Potamoi: Accelerating Neural Rendering via a Unified Streaming Architecture
Yu Feng, Weikai Lin, Zihan Liu, Jingwen Leng, Minyi Guo, Han Zhao, Xiaofeng Hou, Jieru Zhao, Yuhao Zhu
TL;DR
Potamoi addresses the bottlenecks of real-time NeRF rendering on resource-constrained devices by introducing SpaRW, a plug-and-play radiance-warping technique, and a fully-streaming memory-centric dataflow augmented by a Gathering Unit hardware block. The approach unifies diverse NeRF algorithms under a single streaming framework, reducing DRAM accesses and eliminating SRAM bank conflicts, while a proactive runtime overlaps reference-frame renderings with target-frame renderings and optionally leverages remote servers. Empirically, Potamoi achieves up to $53.1\times$ speedup and $67.7\times$ energy savings with PSNR degradation under $1.0$ dB across multiple NeRF methods, outperforming baselines with dedicated DNN accelerators. This co-design delivers substantial practical impact by enabling high-quality, real-time neural rendering on mobile and embedded platforms, and it generalizes across varied NeRF representations and encodings.
Abstract
Neural Radiance Field (NeRF) has emerged as a promising alternative for photorealistic rendering. Despite recent algorithmic advancements, achieving real-time performance on today's resource-constrained devices remains challenging. In this paper, we identify the primary bottlenecks in current NeRF algorithms and introduce a unified algorithm-architecture co-design, Potamoi, designed to accommodate various NeRF algorithms.
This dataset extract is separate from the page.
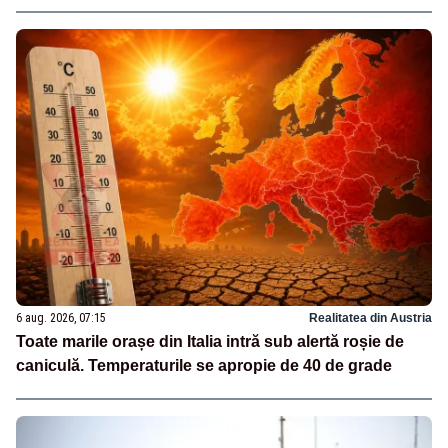
6 aug. 2026, 07:15
Realitatea din Austria
Toate marile orașe din Italia intră sub alertă roșie de
caniculă. Temperaturile se apropie de 40 de grade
Specifically, we introduce a runtime system featuring a plug-and-play algorithm, SpaRW, which significantly reduces the per-frame computational workload and alleviates compute inefficiencies. Furthermore, our unified streaming pipeline coupled with customized hardware support effectively tames both SRAM and DRAM inefficiencies by minimizing repetitive DRAM access and completely eliminating SRAM bank conflicts. When evaluated against a baseline utilizing a dedicated DNN accelerator, our framework demonstrates a speed-up and energy reduction of 53.1$\times$ and 67.7$\times$, respectively, all while maintaining high visual quality with less than a 1.0 dB reduction in peak signal-to-noise ratio.